Dalam merespons situasi tersebut, pemerintah terus melakukan koordinasi dengan berbagai pihak, antara lain, maskapai penerbangan, operator bandara, penyedia avtur, serta instansi terkait lainnya
Koordinasi ini bertujuan untuk memantau perkembangan harga avtur dan dampaknya terhadap layanan penerbangan secara menyeluruh.
Terkait usulan stimulus industri, pemerintah menegaskan akan tetap memperhatikan kondisi fiskal negara serta kepentingan masyarakat luas.

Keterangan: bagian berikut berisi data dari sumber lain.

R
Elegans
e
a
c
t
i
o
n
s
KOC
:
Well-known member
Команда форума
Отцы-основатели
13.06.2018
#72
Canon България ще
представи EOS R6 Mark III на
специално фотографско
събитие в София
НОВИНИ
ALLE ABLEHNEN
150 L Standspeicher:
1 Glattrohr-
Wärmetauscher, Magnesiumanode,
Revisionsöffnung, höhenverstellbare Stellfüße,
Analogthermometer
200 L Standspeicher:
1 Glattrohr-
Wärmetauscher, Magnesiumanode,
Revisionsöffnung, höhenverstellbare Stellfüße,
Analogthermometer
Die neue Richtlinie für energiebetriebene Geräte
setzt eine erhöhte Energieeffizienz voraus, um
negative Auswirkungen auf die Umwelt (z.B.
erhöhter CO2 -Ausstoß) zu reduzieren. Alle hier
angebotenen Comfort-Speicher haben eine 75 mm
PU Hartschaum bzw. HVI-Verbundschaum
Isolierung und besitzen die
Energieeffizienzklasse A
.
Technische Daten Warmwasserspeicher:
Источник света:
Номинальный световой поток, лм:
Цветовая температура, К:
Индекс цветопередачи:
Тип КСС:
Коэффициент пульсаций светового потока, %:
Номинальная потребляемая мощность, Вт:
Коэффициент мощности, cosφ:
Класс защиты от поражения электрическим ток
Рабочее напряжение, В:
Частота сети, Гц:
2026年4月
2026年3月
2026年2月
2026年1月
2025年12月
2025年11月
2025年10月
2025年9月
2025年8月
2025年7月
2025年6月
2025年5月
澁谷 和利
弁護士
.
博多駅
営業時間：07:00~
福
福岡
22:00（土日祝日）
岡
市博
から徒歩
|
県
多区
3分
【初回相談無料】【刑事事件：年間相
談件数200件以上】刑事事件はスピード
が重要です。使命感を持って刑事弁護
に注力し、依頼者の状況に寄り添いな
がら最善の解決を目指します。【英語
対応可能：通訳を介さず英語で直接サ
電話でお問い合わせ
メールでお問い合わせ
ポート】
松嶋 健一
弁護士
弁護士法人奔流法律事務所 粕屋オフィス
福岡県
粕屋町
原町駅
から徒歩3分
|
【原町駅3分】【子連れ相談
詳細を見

Menurut Ditjen Hubud, setiap kebijakan yang diambil akan mengedepankan prinsip keseimbangan antara lain, keberlangsungan usaha maskapai, perlindungan konsumen, keterjangkauan tarif, dan kualitas layanan penerbangan “Kami memastikan layanan angkutan udara tetap terjaga dari sisi keselamatan, keamanan, keterjangkauan, dan konektivitas nasional,” tegas Lukman.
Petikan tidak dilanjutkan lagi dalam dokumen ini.